--- TASK DESCRIPTION ---
Copy the records. Keep every line exactly as it is.

(Dataset items)

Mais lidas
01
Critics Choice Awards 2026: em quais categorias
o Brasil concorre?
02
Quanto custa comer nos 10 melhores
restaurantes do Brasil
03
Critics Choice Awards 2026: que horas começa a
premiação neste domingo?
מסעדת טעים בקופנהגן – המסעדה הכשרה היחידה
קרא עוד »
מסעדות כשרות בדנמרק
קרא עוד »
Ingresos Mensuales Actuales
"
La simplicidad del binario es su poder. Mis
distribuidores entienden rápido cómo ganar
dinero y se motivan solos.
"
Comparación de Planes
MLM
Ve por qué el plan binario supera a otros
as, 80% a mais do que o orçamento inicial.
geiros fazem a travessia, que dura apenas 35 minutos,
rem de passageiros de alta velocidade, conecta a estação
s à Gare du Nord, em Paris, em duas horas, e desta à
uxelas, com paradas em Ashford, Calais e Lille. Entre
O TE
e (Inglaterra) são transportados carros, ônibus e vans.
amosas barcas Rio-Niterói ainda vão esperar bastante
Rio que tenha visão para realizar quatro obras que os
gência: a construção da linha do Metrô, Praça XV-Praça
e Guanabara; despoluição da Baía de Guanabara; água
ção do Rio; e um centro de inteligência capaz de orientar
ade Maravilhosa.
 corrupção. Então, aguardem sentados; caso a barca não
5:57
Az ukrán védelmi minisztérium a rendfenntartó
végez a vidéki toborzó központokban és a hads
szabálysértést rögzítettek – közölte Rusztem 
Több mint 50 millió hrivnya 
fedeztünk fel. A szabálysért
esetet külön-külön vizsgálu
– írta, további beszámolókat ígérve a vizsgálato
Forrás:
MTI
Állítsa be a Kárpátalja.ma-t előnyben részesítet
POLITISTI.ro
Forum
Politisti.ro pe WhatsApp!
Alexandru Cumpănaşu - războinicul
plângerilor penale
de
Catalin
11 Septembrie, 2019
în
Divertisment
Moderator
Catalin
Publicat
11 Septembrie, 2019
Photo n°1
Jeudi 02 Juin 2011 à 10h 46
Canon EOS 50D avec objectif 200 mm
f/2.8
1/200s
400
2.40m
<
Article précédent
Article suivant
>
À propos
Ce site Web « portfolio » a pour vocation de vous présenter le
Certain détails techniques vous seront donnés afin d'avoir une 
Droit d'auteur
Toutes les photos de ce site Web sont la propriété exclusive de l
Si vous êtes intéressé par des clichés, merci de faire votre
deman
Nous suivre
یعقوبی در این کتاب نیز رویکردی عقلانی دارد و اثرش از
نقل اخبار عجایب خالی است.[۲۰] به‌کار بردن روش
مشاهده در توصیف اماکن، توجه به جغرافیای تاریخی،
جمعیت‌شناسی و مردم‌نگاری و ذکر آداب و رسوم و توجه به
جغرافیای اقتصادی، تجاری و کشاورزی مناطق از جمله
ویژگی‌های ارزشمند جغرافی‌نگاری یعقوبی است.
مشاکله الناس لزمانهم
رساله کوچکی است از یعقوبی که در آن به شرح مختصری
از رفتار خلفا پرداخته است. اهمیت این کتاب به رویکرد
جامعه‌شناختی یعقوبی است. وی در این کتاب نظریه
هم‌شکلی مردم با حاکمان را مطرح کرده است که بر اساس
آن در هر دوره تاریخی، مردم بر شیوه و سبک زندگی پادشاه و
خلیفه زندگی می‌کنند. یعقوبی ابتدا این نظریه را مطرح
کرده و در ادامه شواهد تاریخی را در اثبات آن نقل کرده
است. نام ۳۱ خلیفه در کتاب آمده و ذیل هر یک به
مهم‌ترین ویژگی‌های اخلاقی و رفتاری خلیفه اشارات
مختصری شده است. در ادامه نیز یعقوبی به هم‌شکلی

--- WORKED SOLUTION ---
Mais lidas
01
Critics Choice Awards 2026: em quais categorias
o Brasil concorre?
02
Quanto custa comer nos 10 melhores
restaurantes do Brasil
03
Critics Choice Awards 2026: que horas começa a
premiação neste domingo?
מסעדת טעים בקופנהגן – המסעדה הכשרה היחידה
קרא עוד »
מסעדות כשרות בדנמרק
קרא עוד »
Ingresos Mensuales Actuales
"
La simplicidad del binario es su poder. Mis
distribuidores entienden rápido cómo ganar
dinero y se motivan solos.
"
Comparación de Planes
MLM
Ve por qué el plan binario supera a otros
as, 80% a mais do que o orçamento inicial.
geiros fazem a travessia, que dura apenas 35 minutos,
rem de passageiros de alta velocidade, conecta a estação
s à Gare du Nord, em Paris, em duas horas, e desta à
uxelas, com paradas em Ashford, Calais e Lille. Entre
O TE
e (Inglaterra) são transportados carros, ônibus e vans.
amosas barcas Rio-Niterói ainda vão esperar bastante
Rio que tenha visão para realizar quatro obras que os
gência: a construção da linha do Metrô, Praça XV-Praça
e Guanabara; despoluição da Baía de Guanabara; água
ção do Rio; e um centro de inteligência capaz de orientar
ade Maravilhosa.
 corrupção. Então, aguardem sentados; caso a barca não
5:57
Az ukrán védelmi minisztérium a rendfenntartó
végez a vidéki toborzó központokban és a hads
szabálysértést rögzítettek – közölte Rusztem 
Több mint 50 millió hrivnya 
fedeztünk fel. A szabálysért
esetet külön-külön vizsgálu
– írta, további beszámolókat ígérve a vizsgálato
Forrás:
MTI
Állítsa be a Kárpátalja.ma-t előnyben részesítet
POLITISTI.ro
Forum
Politisti.ro pe WhatsApp!
Alexandru Cumpănaşu - războinicul
plângerilor penale
de
Catalin
11 Septembrie, 2019
în
Divertisment
Moderator
Catalin
Publicat
11 Septembrie, 2019
Photo n°1
Jeudi 02 Juin 2011 à 10h 46
Canon EOS 50D avec objectif 200 mm
f/2.8
1/200s
400
2.40m
<
Article précédent
Article suivant
>
À propos
Ce site Web « portfolio » a pour vocation de vous présenter le
Certain détails techniques vous seront donnés afin d'avoir une 
Droit d'auteur
Toutes les photos de ce site Web sont la propriété exclusive de l
Si vous êtes intéressé par des clichés, merci de faire votre
deman
Nous suivre
یعقوبی در این کتاب نیز رویکردی عقلانی دارد و اثرش از
نقل اخبار عجایب خالی است.[۲۰] به‌کار بردن روش
مشاهده در توصیف اماکن، توجه به جغرافیای تاریخی،
جمعیت‌شناسی و مردم‌نگاری و ذکر آداب و رسوم و توجه به
جغرافیای اقتصادی، تجاری و کشاورزی مناطق از جمله
ویژگی‌های ارزشمند جغرافی‌نگاری یعقوبی است.
مشاکله الناس لزمانهم
رساله کوچکی است از یعقوبی که در آن به شرح مختصری
از رفتار خلفا پرداخته است. اهمیت این کتاب به رویکرد
جامعه‌شناختی یعقوبی است. وی در این کتاب نظریه
هم‌شکلی مردم با حاکمان را مطرح کرده است که بر اساس
آن در هر دوره تاریخی، مردم بر شیوه و سبک زندگی پادشاه و
خلیفه زندگی می‌کنند. یعقوبی ابتدا این نظریه را مطرح
کرده و در ادامه شواهد تاریخی را در اثبات آن نقل کرده
است. نام ۳۱ خلیفه در کتاب آمده و ذیل هر یک به
مهم‌ترین ویژگی‌های اخلاقی و رفتاری خلیفه اشارات
مختصری شده است. در ادامه نیز یعقوبی به هم‌شکلی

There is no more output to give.